Construction and content

To establish the PHA Depolymerase Engineering Database, the data warehouse system DWARF [14] has been applied. The DWARF system provides an automated retrieval tool to extract information on sequence, structure, or function from different source databases into a local data warehouse system. As a first step, 28 seed sequences of proteins with experimentally validated depolymerase activity (Table 1[15-33]) were stored in the database and annotated. These seed sequences were assigned to 6 previously described superfamilies based on their function [34]. Additionally the families of intracellular nPHASCL depolymerases (lipase box), of which one family member has recently been described [35], and the family of periplasmatic PHA depolymerases including the PHA depolymerase from Rhodospirillum rubrum [7] were introduced. Thus, a total of 8 superfamilies were introduced:

Table 1

Experimentally validated PHA depolymerases, which were used as seed sequences to set up the DED.

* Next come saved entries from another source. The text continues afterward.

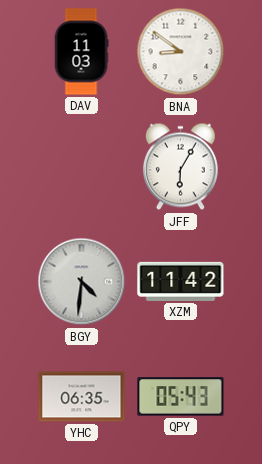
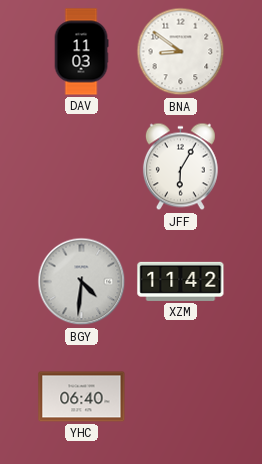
YHC: 06:35 -> 06:40
QPY: 05:43 -> none
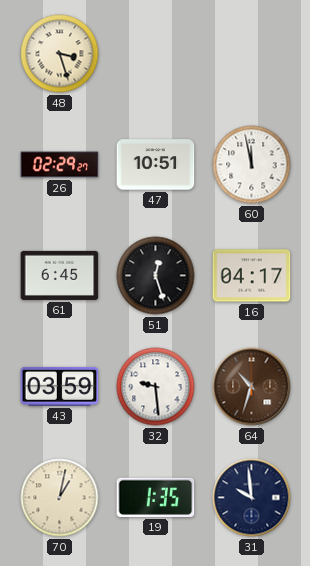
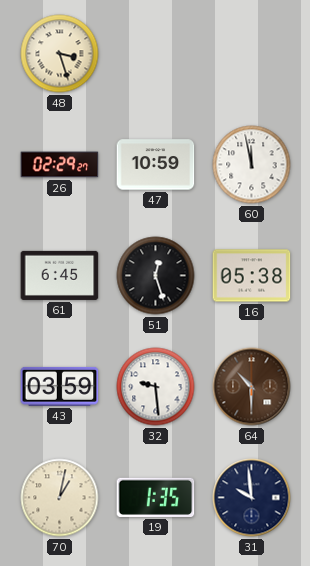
47: 10:51 -> 10:59
16: 04:17 -> 05:38
64: 10:33 -> 10:30
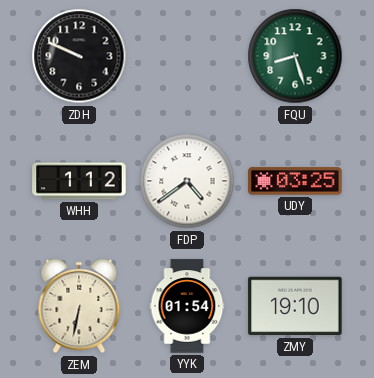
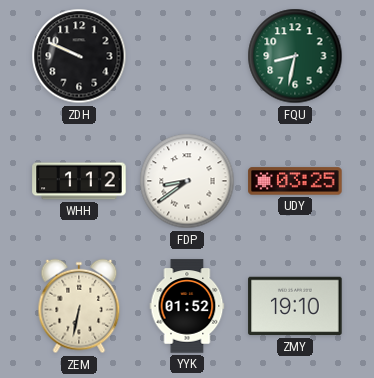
FQU: 8:27 -> 8:32
FDP: 4:39 -> 8:39
YYK: 01:54 -> 01:52
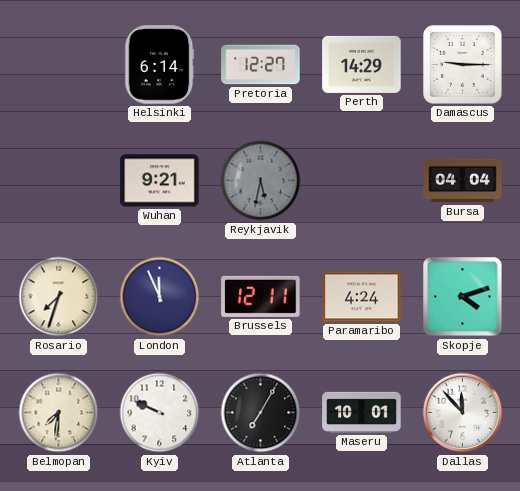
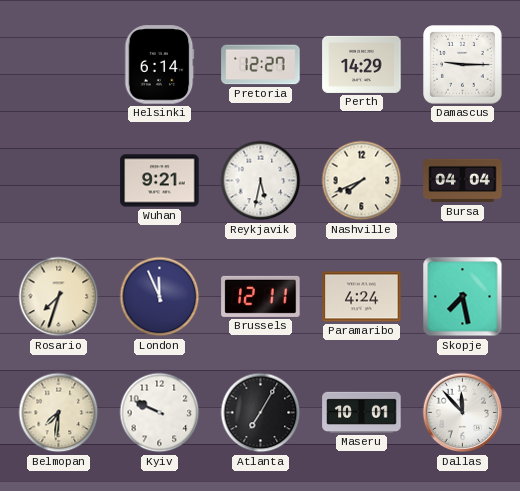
Reykjavik dial: grey -> white
Nashville: none -> 7:41
Skopje: 4:12 -> 7:28
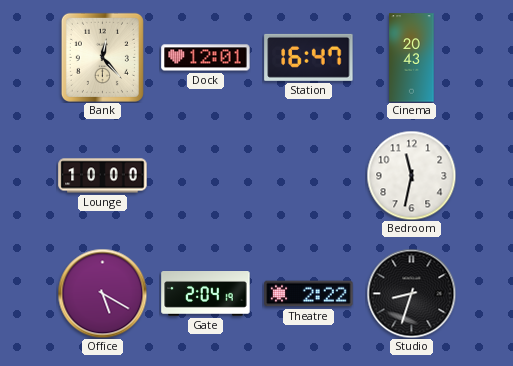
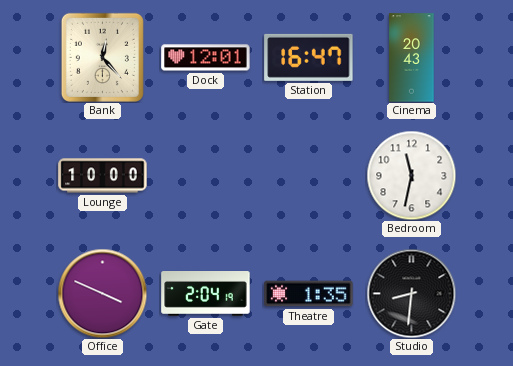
Office: 5:20 -> 3:49
Theatre: 2:22 -> 1:35
Studio: 8:33 -> 8:31
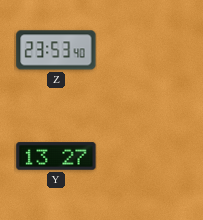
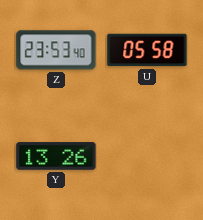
U: none -> 05:58
Y: 13:27 -> 13:26
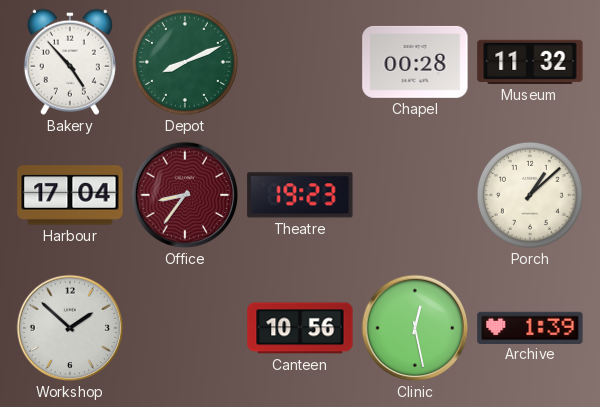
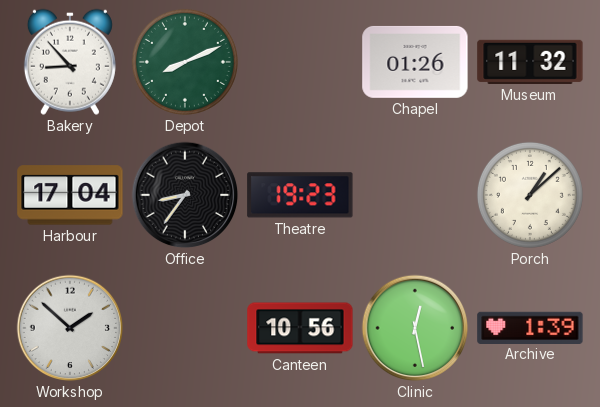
Bakery: 4:53 -> 8:53
Chapel: 00:28 -> 01:26
Office dial: burgundy -> black
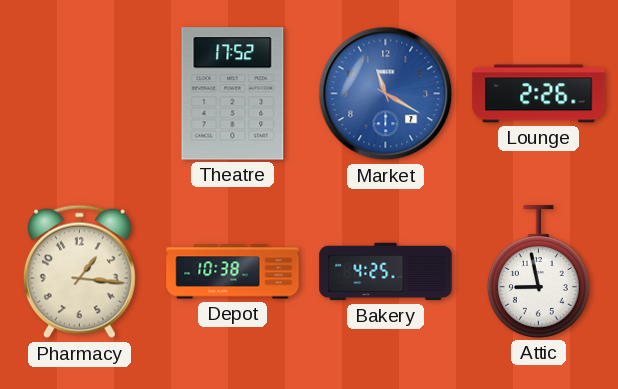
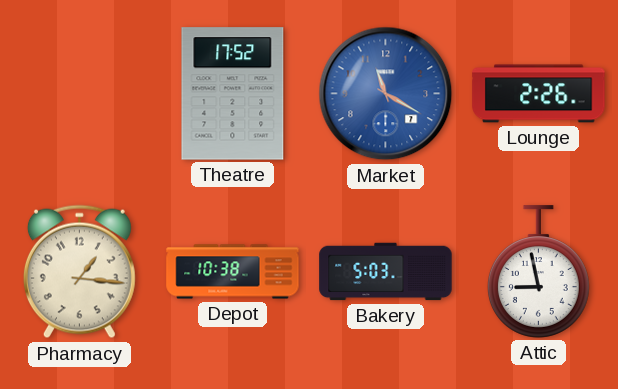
Bakery: 4:25 -> 5:03
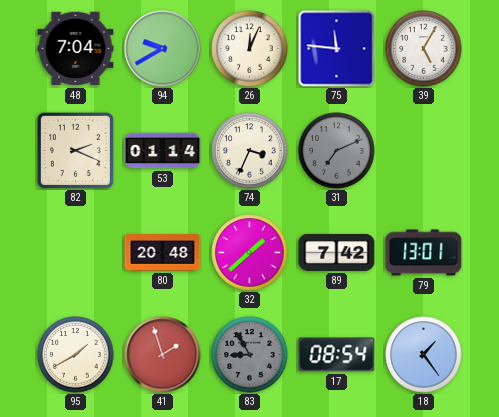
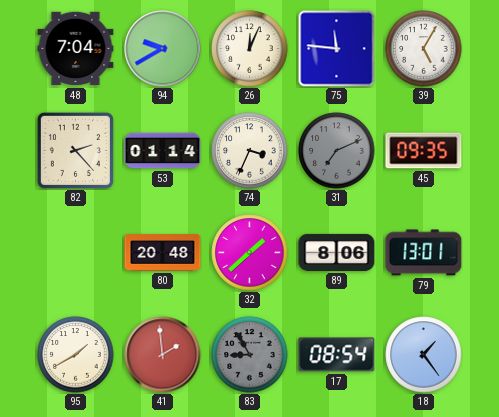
82: 2:19 -> 2:23
45: none -> 09:35
89: 7:42 -> 8:06
41: 1:57 -> 1:59
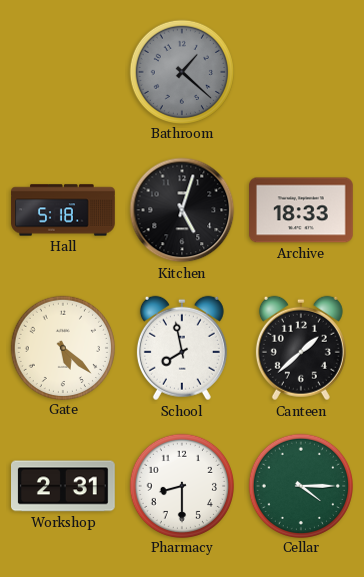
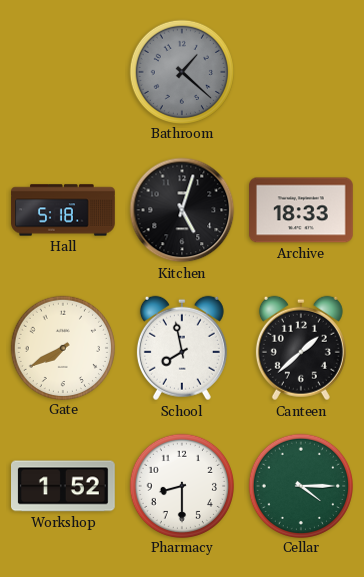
Gate: 5:22 -> 7:40
Workshop: 2:31 -> 1:52
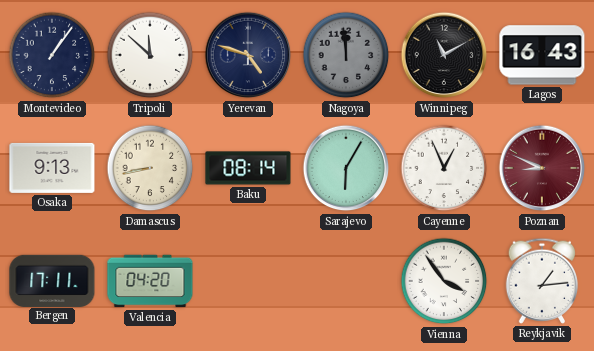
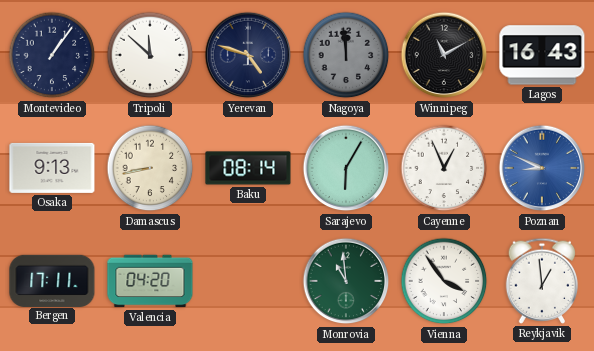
Poznan dial: burgundy -> blue
Monrovia: none -> 10:59
Reykjavik: 1:14 -> 12:59
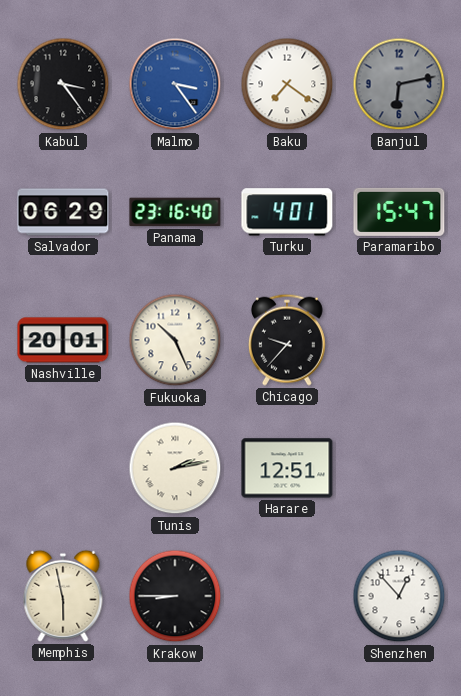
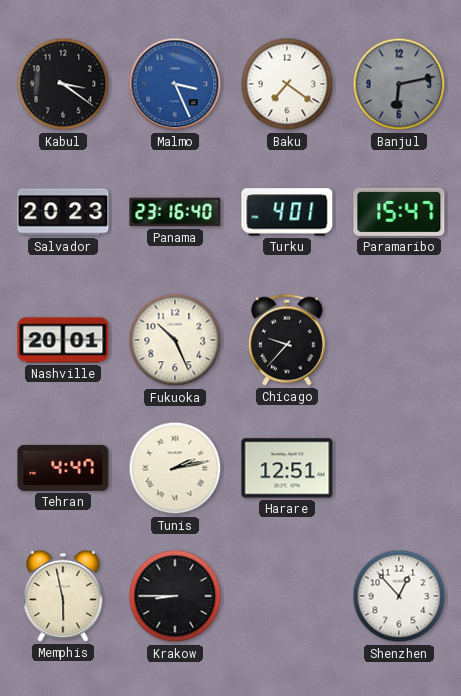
Kabul: 3:24 -> 3:21
Malmo: 3:24 -> 3:26
Salvador: 06:29 -> 20:23
Tehran: none -> 4:47
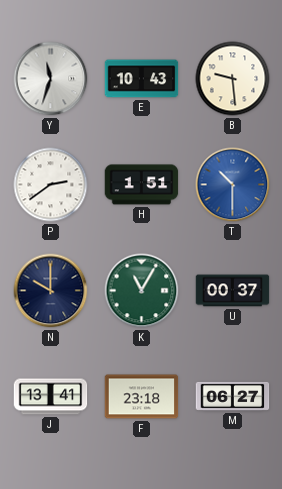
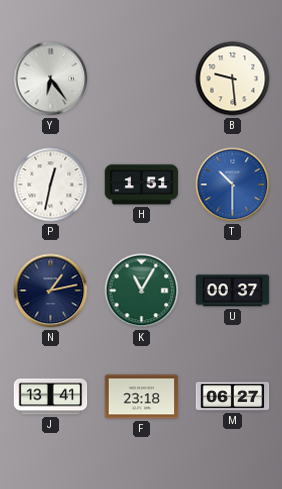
Y: 11:33 -> 6:24
E: 10:43 -> none
P: 2:39 -> 12:32
N: 10:00 -> 1:13
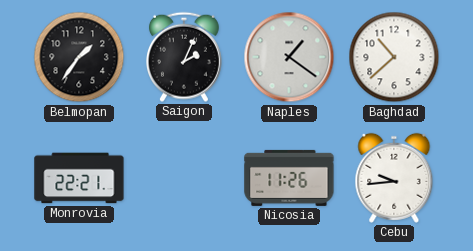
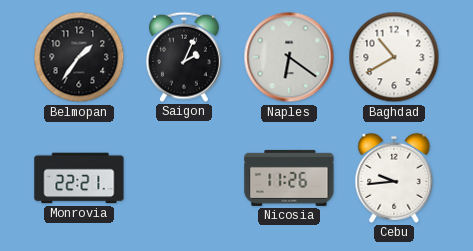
Naples: 1:21 -> 6:21
Baghdad: 10:38 -> 10:40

Accession number (gi)	Organism	Family	Reference
3641686	Ralstonia eutropha H16	Intracellular nPHA_SCLdepolymerases (no lipase box)	[28]

75763431	Bacillus thuringiensis serovar israelensis ATCC 35646	Intracellular nPHA_SCLdepolymerases (lipase box)	[35]

22035160	Rhodospirillum rubrum	Periplasmatic PHA depolymerases	[7]

130002	Pseudomonas oleovorans	Intracellular nPHA_MCLdepolymerases	[18]
21689574	Pseudomonas putida		[17]

130019	Ralstonia pickettii	Extracellular dPHA_SCLdepolymerises (catalytic domain type 1)	[29]
1777951	Alcaligenes faecalis		[23]
116744367	Bacillus megaterium		[48]
1730532	Paucimonas lemoignei		[20]
7385117	Paucimonas lemoignei		[31]
1657610	Paucimonas lemoignei		[15]
1621355	Paucimonas lemoignei		[15]
531464	Paucimonas lemoignei		[45]
531466	Paucimonas lemoignei		[45]
75538924	Pseudomonas stutzeri		[26]
5360565	Ralstonia pickettii
1381030	Ralstonia pickettii

4033618	Acidovorax sp. TP4	Extracellular dPHA_SCLdepolymerises (catalytic domain type 2)	[25]
7209864	Caldimonas manganoxidans		[33]
565666	Comamonas sp.		[19]
75340123	Delftia acidovorans		[21]
47078657	Schlegelella sp. KB1a		[27]
1389770	Streptomyces exfoliatus		[24]
88192747	Penicillium funiculosum		[16]

15788987	Paucimonas lemoignei	Extracellular nPHA_SCLdepolymerases	[6]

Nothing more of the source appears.